*** Opening of THE RECORDS ***

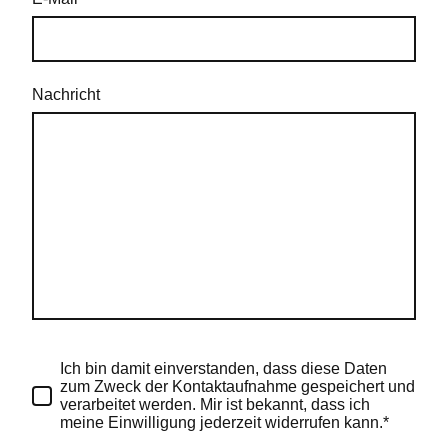
Nachricht
Ich bin damit einverstanden, dass diese Daten
zum Zweck der Kontaktaufnahme gespeichert und
verarbeitet werden. Mir ist bekannt, dass ich
meine Einwilligung jederzeit widerrufen kann.*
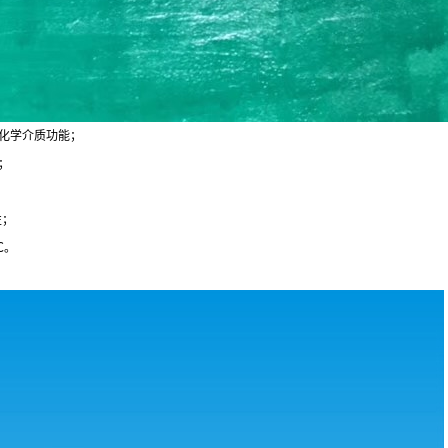
化学介质功能；
；
性；
℃。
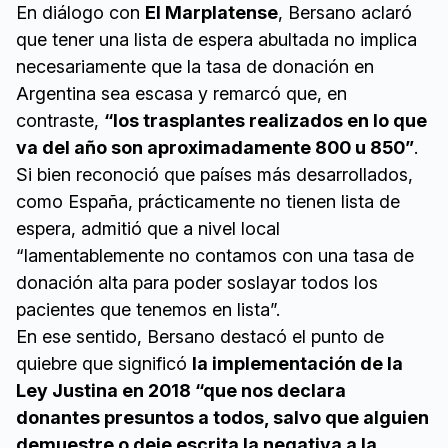
En diálogo con
El Marplatense
, Bersano aclaró
que tener una lista de espera abultada no implica
necesariamente que la tasa de donación en
Argentina sea escasa y remarcó que, en
contraste,
“los trasplantes realizados en lo que
va del año son aproximadamente 800 u 850”
.
Si bien reconoció que países más desarrollados,
como España, prácticamente no tienen lista de
espera, admitió que a nivel local
“lamentablemente no contamos con una tasa de
donación alta para poder soslayar todos los
pacientes que tenemos en lista”.
En ese sentido, Bersano destacó el punto de
quiebre que significó
la implementación de la
Ley Justina en 2018 “que nos declara
donantes presuntos a todos, salvo que alguien
demuestre o deje escrita la negativa a la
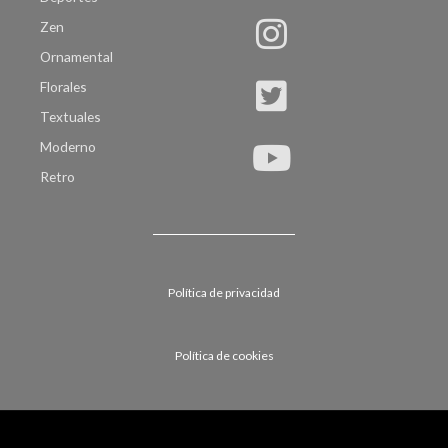
Zen
Ornamental
Florales
Textuales
Moderno
Retro
Política de privacidad
Política de cookies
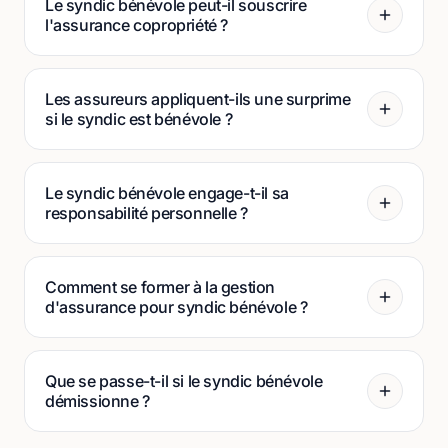
Le syndic bénévole peut-il souscrire
l'assurance copropriété ?
Les assureurs appliquent-ils une surprime
si le syndic est bénévole ?
Le syndic bénévole engage-t-il sa
responsabilité personnelle ?
Comment se former à la gestion
d'assurance pour syndic bénévole ?
Que se passe-t-il si le syndic bénévole
démissionne ?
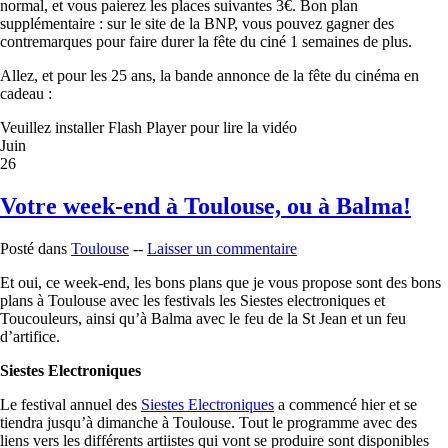
normal, et vous paierez les places suivantes 3€. Bon plan
supplémentaire : sur le site de la BNP, vous pouvez gagner des
contremarques pour faire durer la fête du ciné 1 semaines de plus.
Allez, et pour les 25 ans, la bande annonce de la fête du cinéma en
cadeau :
Veuillez installer Flash Player pour lire la vidéo
Juin
26
Votre week-end à Toulouse, ou à Balma!
Posté dans
Toulouse
--
Laisser un commentaire
Et oui, ce week-end, les bons plans que je vous propose sont des bons
plans à Toulouse avec les festivals les Siestes electroniques et
Toucouleurs, ainsi qu’à Balma avec le feu de la St Jean et un feu
d’artifice.
Siestes Electroniques
Le festival annuel des
Siestes Electroniques
a commencé hier et se
tiendra jusqu’à dimanche à Toulouse. Tout le programme avec des
liens vers les différents artiistes qui vont se produire sont disponibles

*** Close of THE RECORDS ***

**WHAT TO DO:** Look back at the data above. Transcribe exactly the lines starting at the line that contains "realizados en lo que" and ending at the line that contains "espera, admitió que a nivel local".

**EXERCISE RESPONSE:**
“los trasplantes realizados en lo que
va del año son aproximadamente 800 u 850”
.
Si bien reconoció que países más desarrollados,
como España, prácticamente no tienen lista de
espera, admitió que a nivel local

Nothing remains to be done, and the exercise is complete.